Within the UK alone forest and woodland coverage had dropped to just 5% by the begiining of the twentieth century, but has now recovered to almost 12%, and in Europe overall has increased 30% since the 1950s. This has taken a concerted effort, acknowledging the importance of our forested areas in the economic, environmental and social welfare of communities. Not for profit organisations such as the Programme for the Endorsement of Forest Certification (PEFC) and the Forest Stewardship Council (FSC) were formed to enable consumers to make more informed choices over the purchase of wood. Certificates obtained from one of these organisations indicates that a managed forest has passed a series of guidelines to show that they are managing their forests in a way that is sustainable and healthy. It is now easier for a consumer to be able to track wood through the production process to see its origin of source.

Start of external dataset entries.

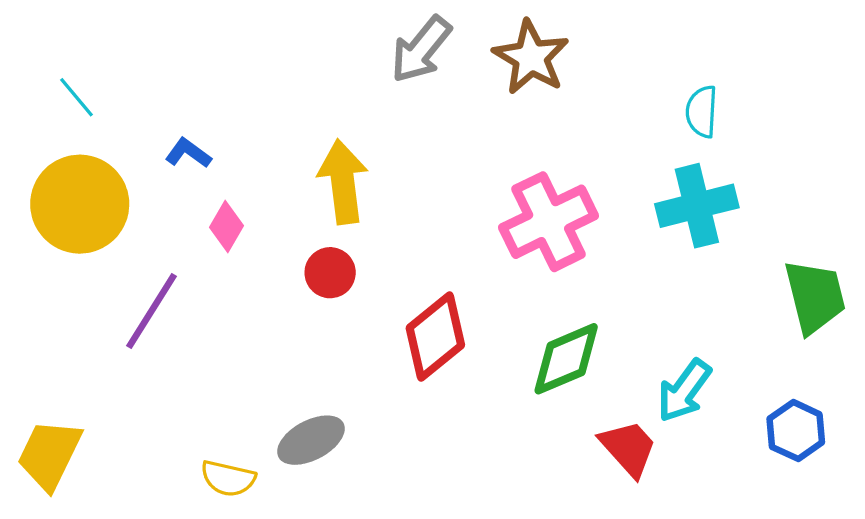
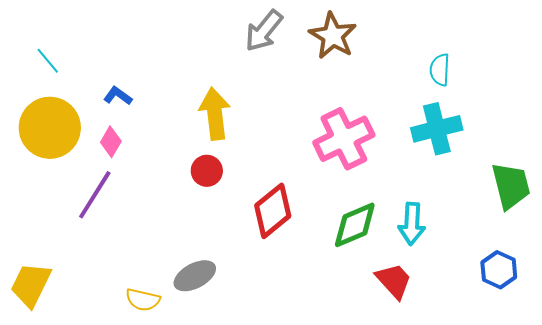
pink diamond: (226, 226) -> (111, 142), moved
cyan arrow: (684, 391) -> (412, 224), moved, turned -33

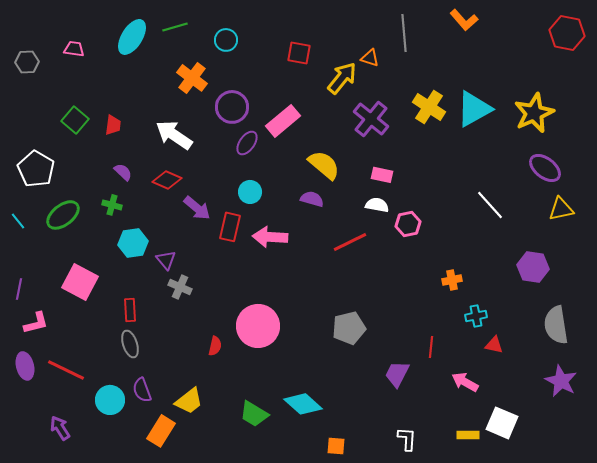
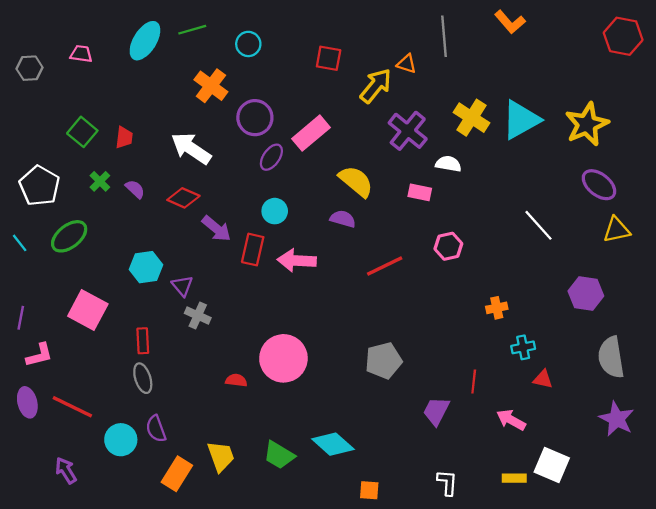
green cross: (112, 205) -> (100, 181), moved, turned 30
white semicircle: (377, 205) -> (448, 164), moved
red semicircle: (215, 346) -> (236, 380), turned -96
yellow trapezoid: (189, 401) -> (221, 456), moved, turned -72

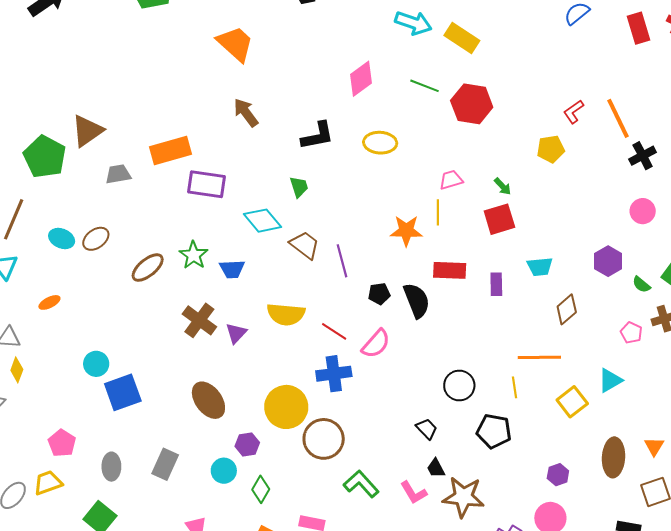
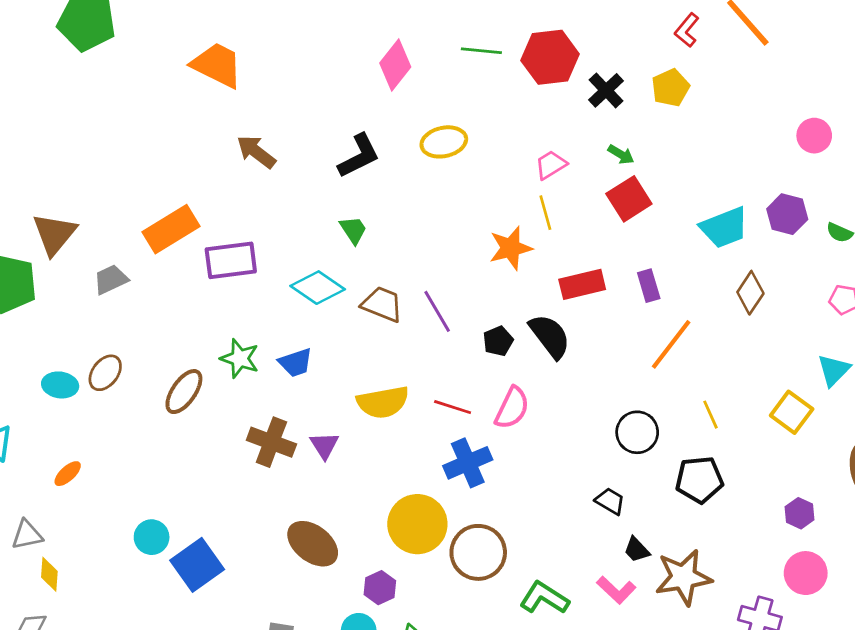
black cross: (643, 156) -> (606, 90), moved
cyan trapezoid: (540, 267) -> (724, 228), moved, size x1.4
orange line: (539, 357) -> (671, 344), moved, turned -36

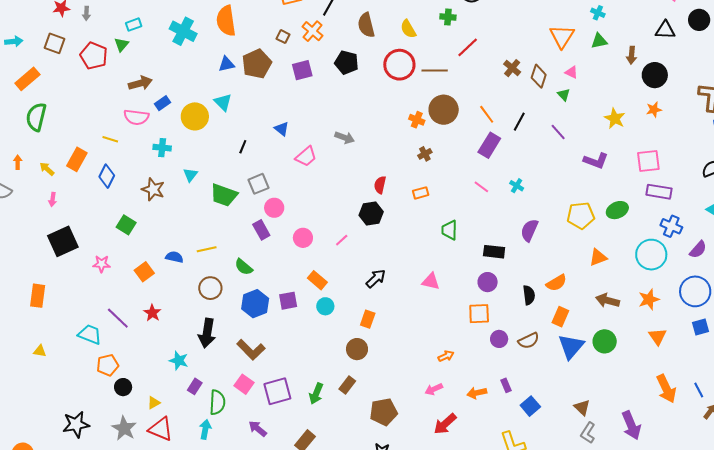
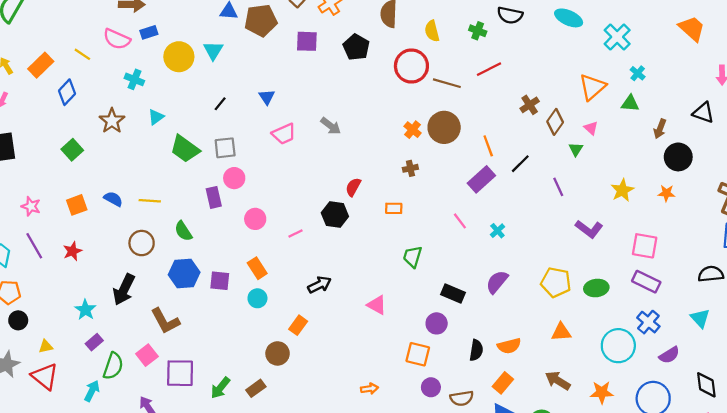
pink star: (102, 264) -> (31, 206), moved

Forests are vital for the health of our planet, absorbing carbon dioxide, a key greenhouse gas. They help prevent water run-off and soil erosion, and facilitate water circulation back in to the air. A manager of a sustainably managed forest acts as a guardian of this habitat, understanding the specific requirements of the particular forest or woodland they are managing. Analysis of the soil and vegetation to maintain an ecological balance is essential, but they also have to assess the commercial demands alongside the environmental and social ones. Timber for construction, paper and for firewood are major revenue sources for a managed forest. Firewood is increasing in popularity, seen as a suitably carbon neutral alternative to fossil fuels for domestic and commercial heating.
A sustainably managed forest will use methods that include selective logging to help preserve the vitality of the forest. Although time consuming and more costly, selective logging targets only certain trees in order to maintain the overall balance of the forest. A forest manager will also look to allow trees to properly mature before they are felled, again ensuring the balance of the forest is maintained, while also maximising the economic potential of the trees. Guarding and reacting to potential natural disaster such as fires, plus extending the size of the forest where possible through additional planting are also elements of sustainable forest management.
Apart from commercial timber, forests are managed for leisure activities too. Although often privately owned, part of the ethos is as guardian to preserve and hopefully improve the forest to pass on to future generations. Paths are maintained for walkers, runners and cyclists to immerse themselves within and escape in to the country. Educational centres offer children the chance to visit managed woodlands and learn about the wildlife that depends on the forest and woodland habitat, and the importance of preserving this bio-diversity. Holiday homes, camping and horse riding trails all make use of sustainably managed forest area. This amalgamation of the social benefits to the environmental and commercial benefits of the forest is at the central core of the notion of sustainably managed forests.
For rural areas otherwise struggling to find economic opportunities, these managed woodlands offer employment and the wider benefits for the local communities which that brings. Within the UK there are charitable organisations such as the Woodland Trust that own around 1,000 sites and which has long led the call for an increase in woodland within the UK which still remains as one of the least wooded nations within Europe. In 2005 there were already 167,000 people directly employed by forest industries, a figure it is hoped will increase with more sustainably managed forest and woodland areas.
A sustainably managed forest revolves around assessing the best means to maintain the health and vitality of a forest while optimising its productivity given the ecological needs of the habitat being managed. By planting, selective logging and ensuring trees are allowed to mature, the resources of the forest are given the best chance to not just survive but to flourish. This in turn should enrich the bio-diversity of the forest and protect the soil while still allowing people to enjoy all the benefits outdoor spaces for leisure pursuits provide. At a time when the potential damage of climate change is apparent, well managed forests that help mitigate against such future problems by absorbing carbon dioxide are vital. These forests can help against harsh weather events that may become more regular. A forest sustainably managed in some of the ways mentioned have environmental, social and economic goals and benefits at their heart, something that ultimately serves all of our best interests.